BEGIN

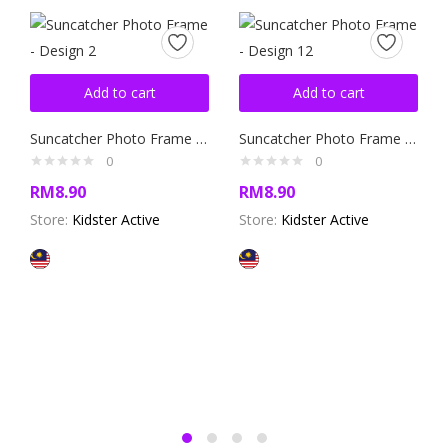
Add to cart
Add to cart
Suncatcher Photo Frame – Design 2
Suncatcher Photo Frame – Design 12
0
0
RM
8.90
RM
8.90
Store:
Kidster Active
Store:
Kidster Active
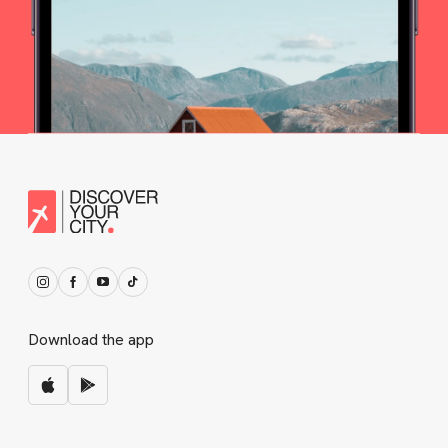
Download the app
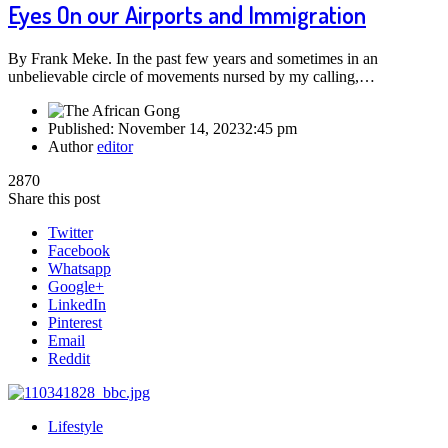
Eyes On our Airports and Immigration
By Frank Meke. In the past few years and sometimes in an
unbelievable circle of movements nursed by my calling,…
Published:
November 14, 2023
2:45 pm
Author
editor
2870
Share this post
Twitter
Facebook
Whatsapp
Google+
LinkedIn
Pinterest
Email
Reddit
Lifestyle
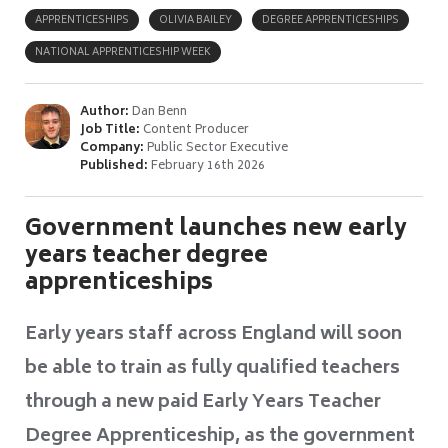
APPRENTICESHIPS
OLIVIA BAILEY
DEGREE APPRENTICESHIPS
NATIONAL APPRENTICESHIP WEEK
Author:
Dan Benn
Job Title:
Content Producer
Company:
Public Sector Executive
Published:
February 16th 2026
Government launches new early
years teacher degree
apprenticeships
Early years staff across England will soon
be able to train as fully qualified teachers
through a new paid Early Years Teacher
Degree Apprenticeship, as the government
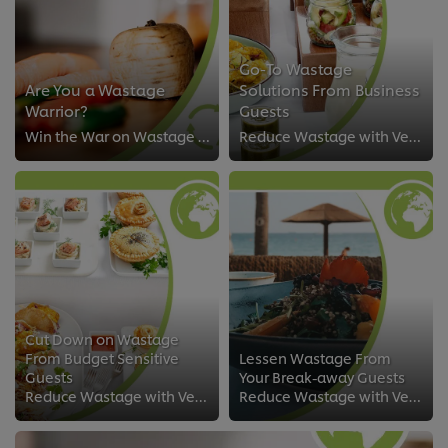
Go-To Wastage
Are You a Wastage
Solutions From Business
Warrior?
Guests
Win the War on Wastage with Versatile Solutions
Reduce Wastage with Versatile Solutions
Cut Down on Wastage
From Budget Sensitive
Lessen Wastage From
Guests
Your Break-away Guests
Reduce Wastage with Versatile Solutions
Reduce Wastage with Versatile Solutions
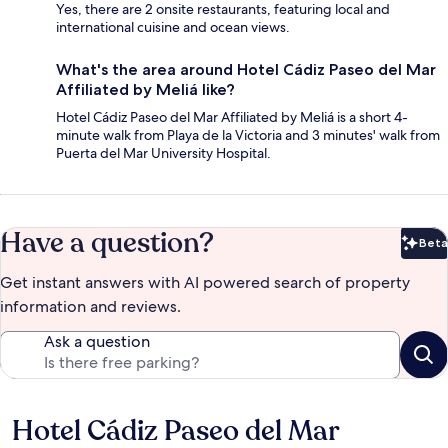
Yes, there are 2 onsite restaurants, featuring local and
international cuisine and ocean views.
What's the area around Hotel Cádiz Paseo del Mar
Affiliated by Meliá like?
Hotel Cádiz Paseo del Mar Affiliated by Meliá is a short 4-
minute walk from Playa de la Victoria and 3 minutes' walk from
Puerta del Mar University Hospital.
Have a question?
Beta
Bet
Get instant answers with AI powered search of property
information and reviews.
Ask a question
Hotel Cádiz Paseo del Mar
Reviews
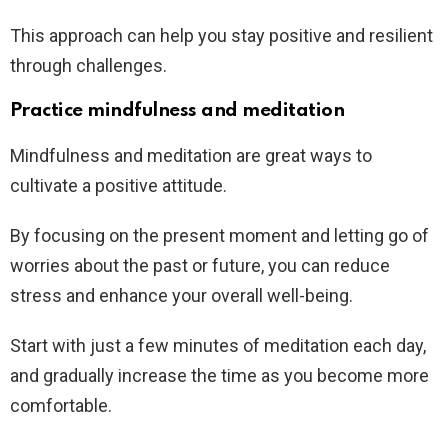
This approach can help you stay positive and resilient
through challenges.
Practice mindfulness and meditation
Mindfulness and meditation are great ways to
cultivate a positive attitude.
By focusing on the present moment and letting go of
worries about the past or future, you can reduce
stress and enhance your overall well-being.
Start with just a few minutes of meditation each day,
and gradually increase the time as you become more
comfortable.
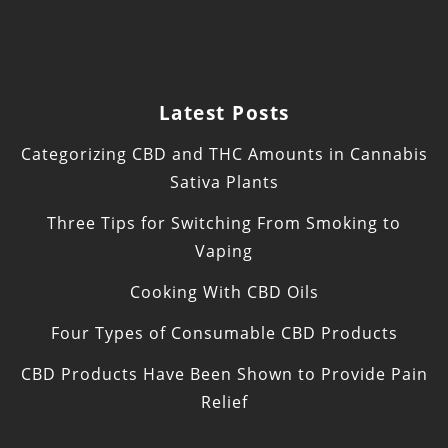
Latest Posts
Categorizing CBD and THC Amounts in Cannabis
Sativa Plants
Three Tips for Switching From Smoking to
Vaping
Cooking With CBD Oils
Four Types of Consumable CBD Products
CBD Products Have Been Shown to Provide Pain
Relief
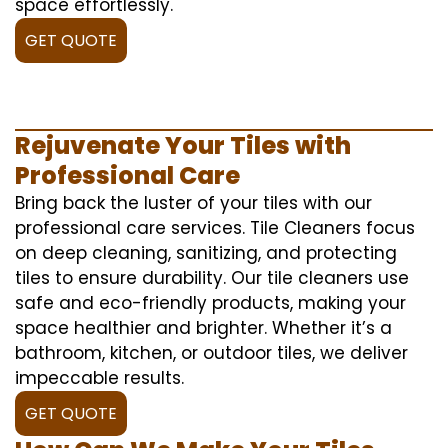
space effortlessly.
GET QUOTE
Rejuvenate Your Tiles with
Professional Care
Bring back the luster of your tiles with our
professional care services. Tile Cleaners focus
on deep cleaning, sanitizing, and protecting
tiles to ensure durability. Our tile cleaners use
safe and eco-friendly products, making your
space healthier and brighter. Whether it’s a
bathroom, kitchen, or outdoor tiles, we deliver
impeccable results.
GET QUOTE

END
BEGIN

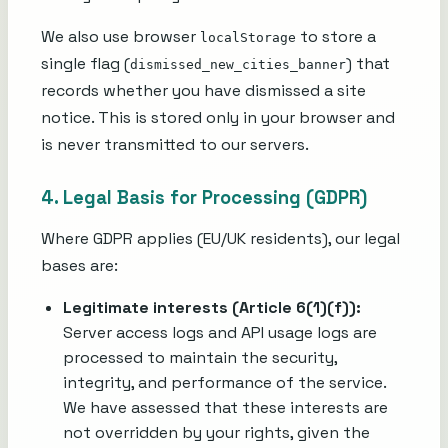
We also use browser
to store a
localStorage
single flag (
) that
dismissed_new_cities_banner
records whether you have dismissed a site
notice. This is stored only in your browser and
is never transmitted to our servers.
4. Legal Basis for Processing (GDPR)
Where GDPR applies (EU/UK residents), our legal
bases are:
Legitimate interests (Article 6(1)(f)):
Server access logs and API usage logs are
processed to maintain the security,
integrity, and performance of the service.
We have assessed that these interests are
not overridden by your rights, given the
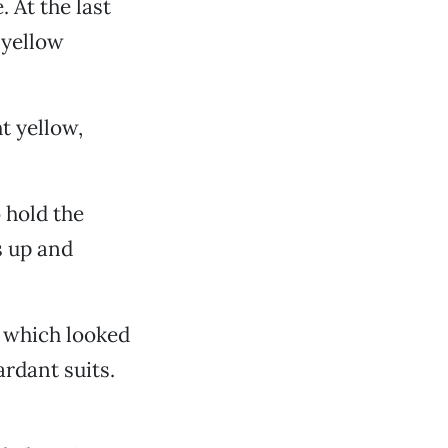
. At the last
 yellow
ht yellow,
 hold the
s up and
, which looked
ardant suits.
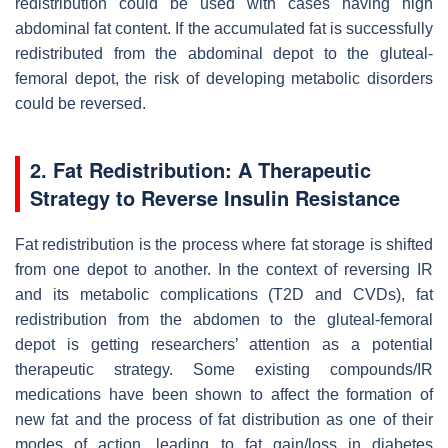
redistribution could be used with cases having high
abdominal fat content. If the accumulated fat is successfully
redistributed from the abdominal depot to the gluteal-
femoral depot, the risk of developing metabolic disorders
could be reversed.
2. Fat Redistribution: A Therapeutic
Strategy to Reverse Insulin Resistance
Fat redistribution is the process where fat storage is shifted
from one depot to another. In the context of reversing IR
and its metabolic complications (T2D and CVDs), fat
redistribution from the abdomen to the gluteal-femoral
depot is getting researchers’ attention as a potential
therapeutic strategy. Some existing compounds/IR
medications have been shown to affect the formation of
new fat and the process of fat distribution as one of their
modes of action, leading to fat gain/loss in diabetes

END

**Required action**
What are the lines in the records above, word for word, from the one containing "notice. This is" through the one containing "ardant suits.", both ends included and pictures left out?

**Answer box**
notice. This is stored only in your browser and
is never transmitted to our servers.
4. Legal Basis for Processing (GDPR)
Where GDPR applies (EU/UK residents), our legal
bases are:
Legitimate interests (Article 6(1)(f)):
Server access logs and API usage logs are
processed to maintain the security,
integrity, and performance of the service.
We have assessed that these interests are
not overridden by your rights, given the
. At the last
 yellow
ht yellow,
 hold the
s up and
, which looked
ardant suits.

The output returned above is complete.